To live in Silicon Valley means you’ll hear tech-speak wherever you go, whether it’s in line at Starbucks or snippets of conversation while walking. Innovation is worshipped like a deity and no problem should be unsolvable given enough time and enough technology. The fallacy of these beliefs have been explained over and over and yet for many, there is still this relenting drive to solve everything with technology. You see some of the outputs of this as so many children have needed to rely on technology going back to school during this pandemic.
Yet it seems much more could have been done if more creative thinking would have been done instead of waiting until the last moments hoping everything would go back to normal. Things won’t be going back to normal soon, if ever.
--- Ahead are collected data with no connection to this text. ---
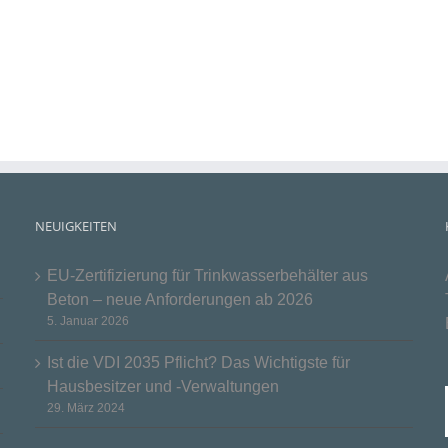
NEUIGKEITEN
EU-Zertifizierung für Trinkwasserbehälter aus
Beton – neue Anforderungen ab 2026
5. Januar 2026
Ist die VDI 2035 Pflicht? Das Wichtigste für
Hausbesitzer und -Verwaltungen
29. März 2024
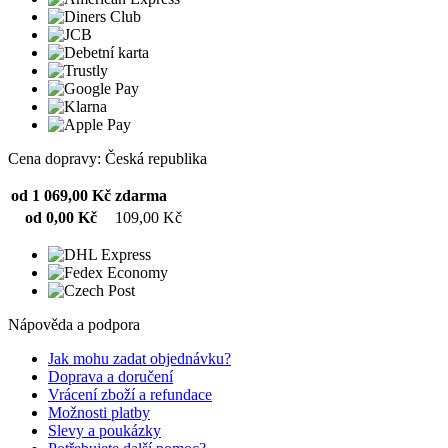
Cena dopravy: Česká republika
od 1 069,00 Kč
zdarma
od 0,00 Kč
109,00 Kč
Nápověda a podpora
Jak mohu zadat objednávku?
Doprava a doručení
Vrácení zboží a refundace
Možnosti platby
Slevy a poukázky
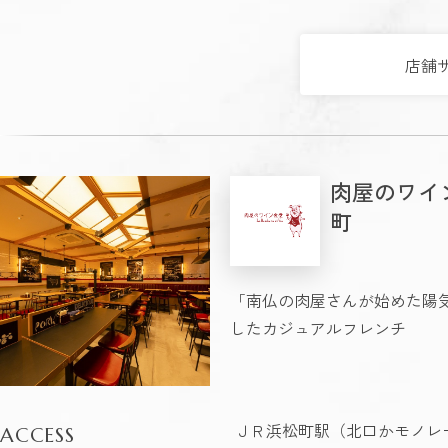
店舗
肉屋のワイ
町
「南仏の肉屋さんが始めた陽
したカジュアルフレンチ
ＪＲ浜松町駅（北口かモノレー
ACCESS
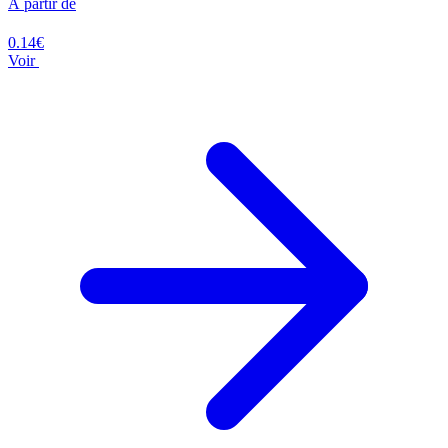
À partir de
0.14€
Voir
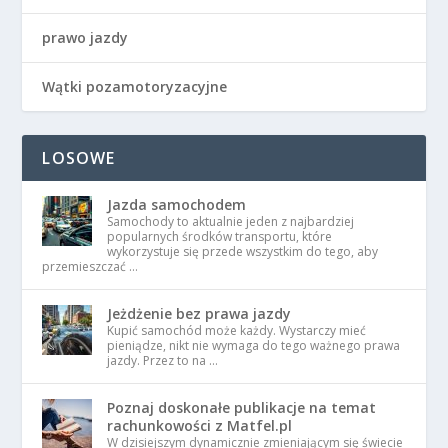
prawo jazdy
Wątki pozamotoryzacyjne
LOSOWE
Jazda samochodem
Samochody to aktualnie jeden z najbardziej
popularnych środków transportu, które
wykorzystuje się przede wszystkim do tego, aby
przemieszczać …
Jeżdżenie bez prawa jazdy
Kupić samochód może każdy. Wystarczy mieć
pieniądze, nikt nie wymaga do tego ważnego prawa
jazdy. Przez to na …
Poznaj doskonałe publikacje na temat
rachunkowości z Matfel.pl
W dzisiejszym dynamicznie zmieniającym się świecie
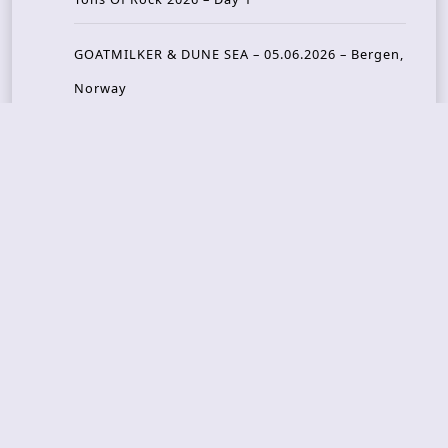
GOATMILKER & DUNE SEA – 05.06.2026 – Bergen,
Norway
Recent Photo Galleries
TONS OF ROCK 2026 – Day 4 – 27.06.2026
TONS OF ROCK 2026 – Day 3 – 26.06.2026
TONS OF ROCK 2026 – Day 2 – 25.06.2026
Once things shut down in March, including schools, all thoughts should have been going to what needs to happen in order for schools to reopen in the fall safely. More creative thinking and the utilization of resources might have allowed for this but from the outside it looks like nothing of the sort actually happened.
I haven’t returned to my office since the first week of March. The same is true for the majority of my company and tech companies in general here. Parking lots are empty, cafeterias aren’t in use and shuttle buses stay parked. With the weather still allowing it, why weren’t these used for outdoor schools? Why weren’t tents set up with tables, desks and chairs brought out from office and put to use? Wifi wouldn’t have been an issue for these parking lots and for these companies. Cafeterias could have been used to provide children multiple meals per day and using the infrastructure already in place, buses and vans could have roamed the Valley, delivering kids to and from their outdoor schools.
The merging of private and public for education could create longterm issues but in this time of emergency, this time where nothing seems to be the same, this creative thinking would be welcome. Tech companies have not been good neighbors for many of the communities here, acting at times like locusts devouring resources without giving anything back. This would be a chance to change that, a chance to give back to the communities where many of us live. No longer would we just be going from home to work with little in between, instead we could make an impact and help kids deal with this time in a somewhat normal manner.